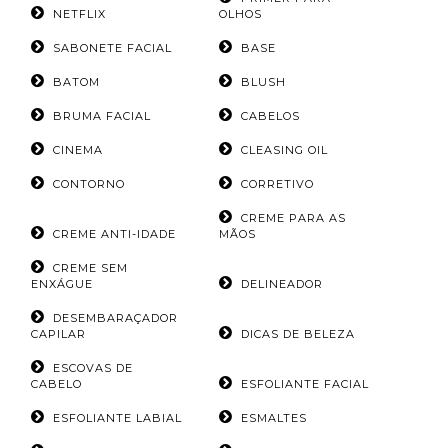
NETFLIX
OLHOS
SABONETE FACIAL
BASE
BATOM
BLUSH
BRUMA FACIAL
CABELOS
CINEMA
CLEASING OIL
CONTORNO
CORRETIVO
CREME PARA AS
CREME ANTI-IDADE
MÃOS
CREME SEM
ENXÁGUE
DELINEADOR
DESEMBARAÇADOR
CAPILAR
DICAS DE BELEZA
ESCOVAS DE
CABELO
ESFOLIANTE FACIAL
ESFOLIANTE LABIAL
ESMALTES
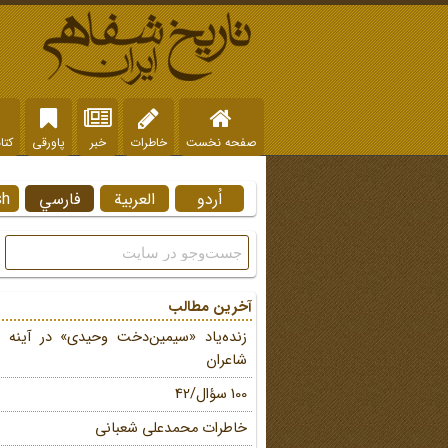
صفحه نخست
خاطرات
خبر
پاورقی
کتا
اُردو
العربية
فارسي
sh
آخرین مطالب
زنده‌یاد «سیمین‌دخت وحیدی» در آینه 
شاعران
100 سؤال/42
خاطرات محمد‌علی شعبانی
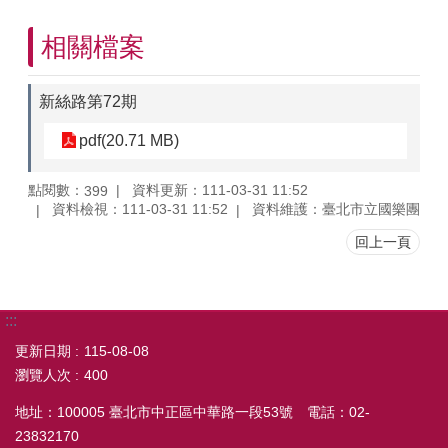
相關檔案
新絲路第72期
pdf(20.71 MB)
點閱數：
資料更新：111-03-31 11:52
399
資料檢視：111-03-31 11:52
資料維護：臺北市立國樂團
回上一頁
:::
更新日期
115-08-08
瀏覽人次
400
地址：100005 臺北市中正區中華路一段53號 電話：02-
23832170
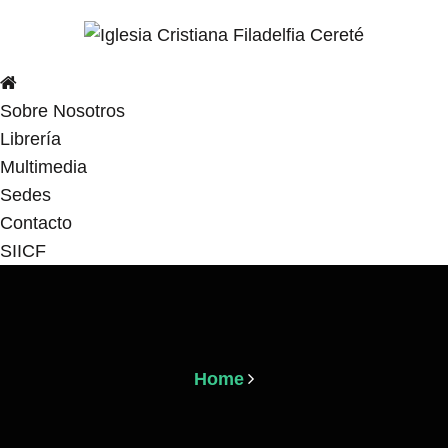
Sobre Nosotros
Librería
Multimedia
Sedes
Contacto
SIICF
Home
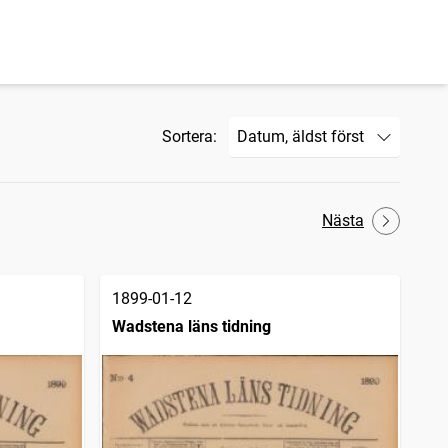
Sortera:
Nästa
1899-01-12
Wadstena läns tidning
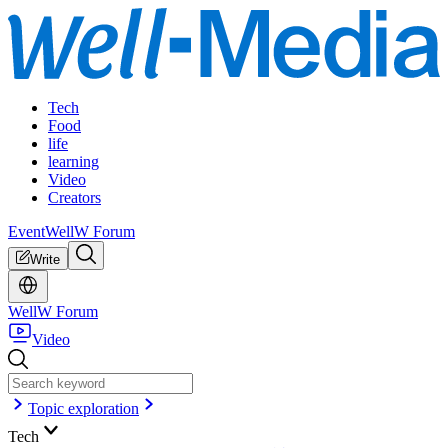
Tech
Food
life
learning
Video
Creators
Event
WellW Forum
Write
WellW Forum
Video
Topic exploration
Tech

+++++

# [What this task involves]
What lines of the data contain the string "FACIAL"? List them.

# [Written answer]
SABONETE FACIAL
BRUMA FACIAL
ESFOLIANTE FACIAL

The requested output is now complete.